**Exercise directions**
Could you please reproduce all the records below exactly, leaving out the images?

**Dataset content**
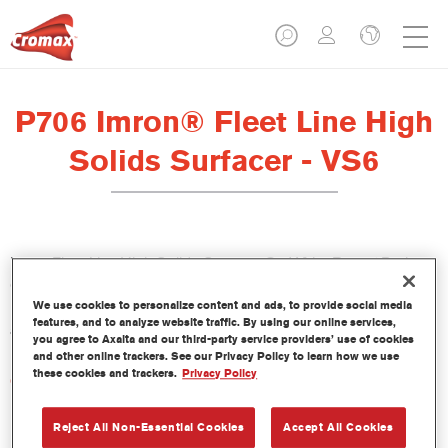
P706 Imron® Fleet Line High
Solids Surfacer - VS6
Imron Fleet Line High Solids Surfacer Off White P702 / Dark
Grey P706 es un aparejo 2K de altos sólidos con excelentes
We use cookies to personalize content and ads, to provide social media
propiedades de relleno que proporcionan un muy buen
features, and to analyze website traffic. By using our online services,
aislamiento y rectificación de defectos.
you agree to Axalta and our third-party service providers’ use of cookies
and other online trackers. See our Privacy Policy to learn how we use
these cookies and trackers.
Privacy Policy
Características del producto
Buenas propiedades de relleno gracias al bajo contenido de
VOC y a la tecnología de muy altos sólidos.
Reject All Non-Essential Cookies
Accept All Cookies
Se puede recubrir con todos los acabados Imron Fleet Line.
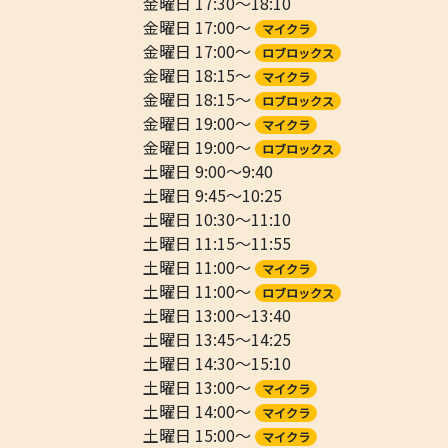
金曜日 17:30～18:10
金曜日 17:00～
マイクラ
金曜日 17:00～
ロブロックス
金曜日 18:15～
マイクラ
金曜日 18:15～
ロブロックス
金曜日 19:00～
マイクラ
金曜日 19:00～
ロブロックス
土曜日 9:00～9:40
土曜日 9:45～10:25
土曜日 10:30～11:10
土曜日 11:15～11:55
土曜日 11:00～
マイクラ
土曜日 11:00～
ロブロックス
土曜日 13:00～13:40
土曜日 13:45～14:25
土曜日 14:30～15:10
土曜日 13:00～
マイクラ
土曜日 14:00～
マイクラ
土曜日 15:00～
マイクラ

**Reply to the exercise**
P706 Imron® Fleet Line High
Solids Surfacer - VS6
Imron Fleet Line High Solids Surfacer Off White P702 / Dark
Grey P706 es un aparejo 2K de altos sólidos con excelentes
We use cookies to personalize content and ads, to provide social media
propiedades de relleno que proporcionan un muy buen
features, and to analyze website traffic. By using our online services,
aislamiento y rectificación de defectos.
you agree to Axalta and our third-party service providers’ use of cookies
and other online trackers. See our Privacy Policy to learn how we use
these cookies and trackers.
Privacy Policy
Características del producto
Buenas propiedades de relleno gracias al bajo contenido de
VOC y a la tecnología de muy altos sólidos.
Reject All Non-Essential Cookies
Accept All Cookies
Se puede recubrir con todos los acabados Imron Fleet Line.
金曜日 17:30～18:10
金曜日 17:00～
マイクラ
金曜日 17:00～
ロブロックス
金曜日 18:15～
マイクラ
金曜日 18:15～
ロブロックス
金曜日 19:00～
マイクラ
金曜日 19:00～
ロブロックス
土曜日 9:00～9:40
土曜日 9:45～10:25
土曜日 10:30～11:10
土曜日 11:15～11:55
土曜日 11:00～
マイクラ
土曜日 11:00～
ロブロックス
土曜日 13:00～13:40
土曜日 13:45～14:25
土曜日 14:30～15:10
土曜日 13:00～
マイクラ
土曜日 14:00～
マイクラ
土曜日 15:00～
マイクラ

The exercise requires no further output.